Basically, Burton became convinced Cook Inlet was underexplored. A few large oil and gas fields were found in the basin in the 1960s and 1970s by “major” companies, but when very large discoveries were made on the North Slope in 1969, all the exploration effort went there and essentially never returned to Cook Inlet.

The fields that were found were developed and are being produced, but are now winding down. Declining gas production led to the closure of the Agrium Corp. fertilizer plant near Kenai in 2007 and, more recently, suspension of operations at the nearby ConocoPhillips liquefied natural gas plant.

More important, the region’s gas and electric utilities became seriously concerned about having adequate supplies of natural gas.

Most geologists believe, however, there are still substantial oil and gas discoveries yet to be made in the Inlet and Burton believes that new technology available to industry now, like three-dimensional, or 3-D, seismic, and horizontal drilling, will make that happen.

Independents have come, and gone, from Cook Inlet in previous years, but Buccaneer timed its recent entry just right for the state’s new exploration incentives but ahead of other, larger independents like Apache Corp. and Hilcorp Energy, who are also now active in Cook Inlet.

Buccaneer bid against Hilcorp for Marathon Oil Co.’s Alaska assets when they were put up for sale, but was outbid, Burton said.

However, Burton believes Buccaneer helped stir up industry interest in Alaska because he was out early stumping for investment funds. A lot of other independents had negative impressions at the time, having read all about Shell’s problems in the Arctic offshore in the trade press. Still, Buccaneer’s promotion along with the state’s own marketing efforts by the Department of Natural Resource, opened some eyes in the industry, Burton believes.

What really opened eyes, though, was when Buccaneer purchased onshore leases on the Kenai Peninsula in 2010, permitted and drilled its first well and made a discovery in 18 months. It was an unheard-of pace in Alaska, at least in recent years.

What’s more telling is that the well, Kenai Loop No. 1, is one mile from Marathon Oil Co.’s Cannery Loop gas field that has been producing for decades. The well is so close to the city of Kenai that it became known as the “Wal-Mart well” because it can be seen from the parking lot of the retail store in Kenai.

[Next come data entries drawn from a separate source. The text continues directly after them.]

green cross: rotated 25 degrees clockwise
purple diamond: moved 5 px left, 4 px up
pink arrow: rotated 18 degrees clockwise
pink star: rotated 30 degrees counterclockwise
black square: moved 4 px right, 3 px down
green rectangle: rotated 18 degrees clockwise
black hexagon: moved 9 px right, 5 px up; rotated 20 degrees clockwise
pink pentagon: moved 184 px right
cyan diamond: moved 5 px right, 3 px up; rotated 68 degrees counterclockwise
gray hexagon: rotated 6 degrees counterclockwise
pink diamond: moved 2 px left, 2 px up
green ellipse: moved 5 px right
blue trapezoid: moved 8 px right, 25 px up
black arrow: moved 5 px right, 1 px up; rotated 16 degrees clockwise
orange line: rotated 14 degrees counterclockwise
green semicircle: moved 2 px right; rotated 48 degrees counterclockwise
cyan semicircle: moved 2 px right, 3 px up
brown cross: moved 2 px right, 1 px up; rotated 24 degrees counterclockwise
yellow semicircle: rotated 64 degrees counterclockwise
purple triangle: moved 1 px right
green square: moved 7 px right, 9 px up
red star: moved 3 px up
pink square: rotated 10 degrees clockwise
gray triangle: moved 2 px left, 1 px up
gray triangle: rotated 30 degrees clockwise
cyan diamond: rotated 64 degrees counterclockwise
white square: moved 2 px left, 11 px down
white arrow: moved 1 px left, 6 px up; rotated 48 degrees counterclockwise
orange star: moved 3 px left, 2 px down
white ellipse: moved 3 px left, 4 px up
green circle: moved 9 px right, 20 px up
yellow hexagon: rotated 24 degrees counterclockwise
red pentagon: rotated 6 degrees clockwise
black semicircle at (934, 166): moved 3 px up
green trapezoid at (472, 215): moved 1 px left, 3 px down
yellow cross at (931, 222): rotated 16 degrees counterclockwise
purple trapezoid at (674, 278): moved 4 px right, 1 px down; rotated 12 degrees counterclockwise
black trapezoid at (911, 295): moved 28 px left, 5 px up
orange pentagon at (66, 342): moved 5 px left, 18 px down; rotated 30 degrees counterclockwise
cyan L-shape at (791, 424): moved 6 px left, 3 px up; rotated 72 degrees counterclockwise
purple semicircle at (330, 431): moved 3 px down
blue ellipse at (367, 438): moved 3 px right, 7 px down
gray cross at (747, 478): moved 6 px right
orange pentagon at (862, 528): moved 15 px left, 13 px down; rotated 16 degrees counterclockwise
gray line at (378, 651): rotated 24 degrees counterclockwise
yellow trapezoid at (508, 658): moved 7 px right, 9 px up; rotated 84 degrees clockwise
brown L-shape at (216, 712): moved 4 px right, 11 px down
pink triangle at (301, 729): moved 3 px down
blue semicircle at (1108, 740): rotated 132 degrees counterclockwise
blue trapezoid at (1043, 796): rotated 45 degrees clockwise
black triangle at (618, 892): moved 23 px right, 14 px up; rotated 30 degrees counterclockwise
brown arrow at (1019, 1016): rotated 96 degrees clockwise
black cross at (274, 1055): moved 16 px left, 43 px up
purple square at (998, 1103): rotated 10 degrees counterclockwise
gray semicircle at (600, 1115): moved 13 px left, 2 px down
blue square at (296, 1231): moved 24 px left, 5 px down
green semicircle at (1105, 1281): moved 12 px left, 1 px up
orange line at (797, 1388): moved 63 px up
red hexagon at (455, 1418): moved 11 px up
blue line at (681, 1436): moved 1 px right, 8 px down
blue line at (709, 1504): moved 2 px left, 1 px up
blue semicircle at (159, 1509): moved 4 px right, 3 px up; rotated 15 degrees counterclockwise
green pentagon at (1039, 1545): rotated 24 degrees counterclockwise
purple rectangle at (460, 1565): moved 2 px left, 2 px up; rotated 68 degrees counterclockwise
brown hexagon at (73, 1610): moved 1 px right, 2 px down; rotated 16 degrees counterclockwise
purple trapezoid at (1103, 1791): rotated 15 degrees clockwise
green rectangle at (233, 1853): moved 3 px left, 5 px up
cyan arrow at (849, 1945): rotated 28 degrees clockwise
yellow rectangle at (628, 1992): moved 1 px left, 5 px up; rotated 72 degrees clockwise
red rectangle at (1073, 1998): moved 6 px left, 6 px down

That a commercial gas discovery on acreage overlooked by a major company could be pulled off by a small company made Burton’s point. At first it was also dismissed by the major company operators as a small gas pocket that would quickly decline but in the two years since the well has been operating its production has been steady, and in fact has increased. A second well was successfully brought on line in what is now called the Kenai Loop gas field.

More drilling is planned in Kenai Loop and on other Kenai Peninsula gas prospects, such as the “West Eagle” well planned to be drilled this fall east of Homer, a region where other independent companies are also working.

However, Buccaneer’s prime prospects are offshore, in Cook Inlet, and involve oil as well as gas.

The company acquired leases in north Cook Inlet with prospects, in the “North West Cook Inlet” and “Southern Cross” units that were identified years ago by drilling but not developed. Another prospect, “Cosmopolitan,” near Anchor Point, was acquired and is now being drilled. Test wells on the two north Cook Inlet prospects are planned for later this year.

Another innovative move by Buccaneer, however, was to get a jack-up rig to Cook Inlet to explore the offshore leases. The company brought in Ezion Holdings of Singapore, an investment company, as a partner in the Endeavor jack-up rig, and convinced the Alaska Industrial Development and Export Authority, the state’s development corporation, to invest in the rig to facilitate it to Alaska.

AIDEA’s share will eventually be purchased by the other partners under the deal.

At the time, Escopeta Oil and Gas was attempting to bring a jack-up rig to Cook Inlet it wasn’t clear it would be able to pull it off. It did make it, but Buccaneer and its partners proceeded with bringing the Endeavour rig from Asia because Escopeta (now Furie Alaska Operating) had its own wells for its contracted rig to drill.

So far Buccaneer is on course with its plan but there have been hiccups. One was the lateness of the Endeavour’s arrival in Cook Inlet and unfinished work on the rig, which had to be done last winter in Homer.

Buccaneer is meanwhile in a lawsuit with the former rig operator over the unfinished work.

More recently, dissident shareholders attempted to take over the company and replace its board, with concerns about the company’s Alaska strategy among their prime criticisms. There were also board changes but so far Burton and other supporters of the Alaska strategy are still in control.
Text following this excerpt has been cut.